ML Model API

ML inference services have two constraints that generic API deploys don’t: large model weights that make the first build slow, and a runtime memory footprint that exceeds the default limits. This guide tackles both head-on.

By the end you’ll have a FastAPI inference endpoint live on Satusky, protected by an API key, sized for the model’s actual memory needs, and configured so that day-two deploys are fast.

Overview

Three things to understand before starting:

Memory limits. A 500MB model file expands in memory when loaded — PyTorch tensors, attention buffers, and the tokenizer vocabulary all live in RAM at once. Starting at 2Gi avoids an OOMKill on the first request. If the pod does get killed, you can raise the limit and redeploy without rebuilding the image — resource changes don’t touch the layer cache.

Docker layer caching. Kaniko respects standard Docker layer semantics. The pip install layer is keyed against requirements.txt. As long as that file doesn’t change, every rebuild after the first skips the pip step entirely and goes straight to copying your application code. A deploy that took four minutes the first time takes under a minute on the second.

Requires cloud build: Layer caching only applies when deploying from source with a Dockerfile. If you’re testing with --image, the build step is skipped entirely and caching is not relevant.

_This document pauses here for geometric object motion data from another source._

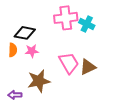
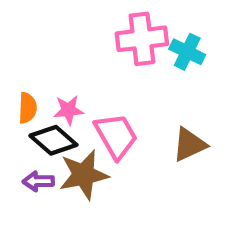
black diamond: (25, 33) -> (53, 140), moved, turned 30
pink trapezoid: (69, 63) -> (116, 136), moved
purple arrow: (15, 95) -> (38, 181), moved

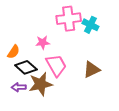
orange semicircle: (28, 108) -> (14, 52), turned 32
pink star: (69, 110) -> (43, 42), moved

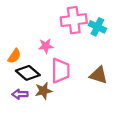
pink trapezoid: (56, 65) -> (60, 71), turned 30
brown triangle: (91, 70) -> (99, 75), turned 42
brown star: (41, 84) -> (44, 91), size x0.7

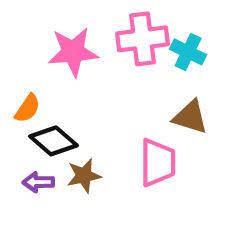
pink star: (46, 46) -> (73, 52), moved, size x1.6
pink trapezoid: (60, 71) -> (158, 163), moved
brown triangle: (99, 75) -> (190, 117), moved

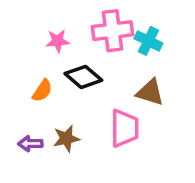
pink star: (73, 52) -> (58, 41), size x0.6
orange semicircle: (27, 108) -> (42, 91), moved
black diamond: (54, 141) -> (83, 77), moved

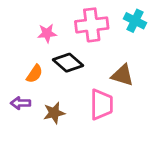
cyan cross: (148, 41) -> (135, 21), moved
purple arrow: (30, 144) -> (21, 103), moved

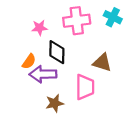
black diamond: (68, 63) -> (57, 52), turned 50
purple arrow: (21, 103) -> (43, 74), moved, size x1.6
brown star: (54, 113) -> (55, 103), moved

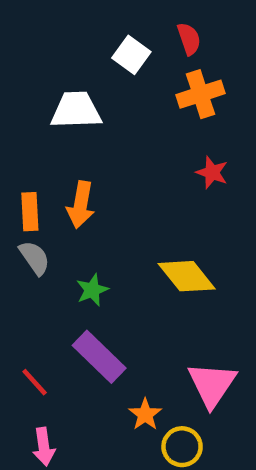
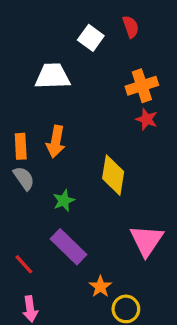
orange cross: (200, 94) -> (142, 86), moved
yellow diamond: (187, 276) -> (113, 175), moved, turned 48
pink triangle: (212, 384) -> (147, 240), moved

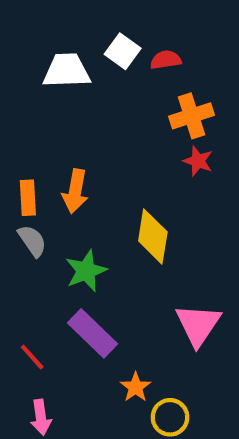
red semicircle: (131, 27) -> (166, 60), moved, turned -80
white trapezoid: (53, 76) -> (67, 71), moved
green star: (64, 201) -> (86, 271), size x1.4

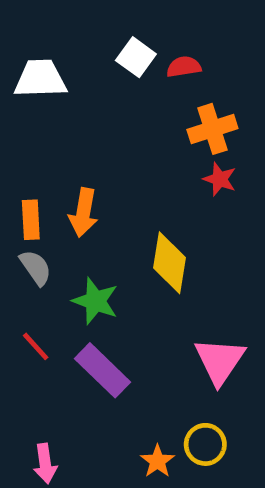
white trapezoid: (67, 71) -> (40, 79), moved
green star: (86, 271) -> (95, 301), turned -30
red line: (32, 357) -> (36, 346), moved
orange star: (136, 387) -> (157, 461), moved
yellow circle: (170, 417) -> (205, 444), moved

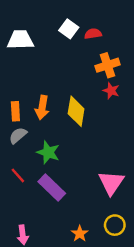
yellow diamond: (169, 263) -> (76, 111), moved
gray semicircle: (36, 268) -> (18, 135), turned -96
yellow circle: (205, 444) -> (115, 225), moved

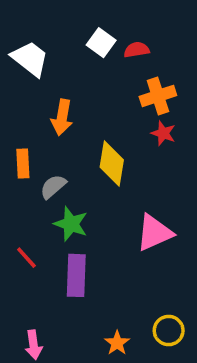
white trapezoid: (20, 40) -> (30, 59), turned 40
orange arrow: (42, 108) -> (62, 117), moved
gray semicircle: (18, 135) -> (53, 187), moved
pink triangle: (111, 183) -> (154, 233), moved, turned 32
purple rectangle: (52, 188) -> (76, 275), turned 48

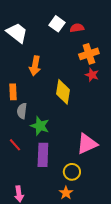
gray semicircle: (53, 187) -> (22, 111), moved, turned -42
pink triangle: (154, 233) -> (87, 144), moved
yellow circle: (169, 331) -> (72, 172), moved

Build context size. The cloud builder uploads your project directory before building. Large files that don’t belong in the image — raw datasets, notebook checkpoints, local weight files — inflate the upload and the context scan. A tight .dockerignore keeps uploads fast.

Requires cloud build: Build context size only matters when deploying from source. Skip this concern when using --image with a pre-built image.

Project structure

ml-api/
├── app/
│   └── main.py
├── model/
│   └── weights.bin        # excluded via .dockerignore
├── notebooks/             # excluded via .dockerignore
├── data/                  # excluded via .dockerignore
├── requirements.txt
├── Dockerfile
├── .dockerignore
└── satusky.toml

model/weights.bin exists locally for experimentation. The Dockerfile downloads weights from HuggingFace at build time, so the image ships the weights without them being part of the build context upload.

.dockerignore

Requires cloud build: This section applies when deploying from source with a Dockerfile. Skip it if testing with a pre-built image.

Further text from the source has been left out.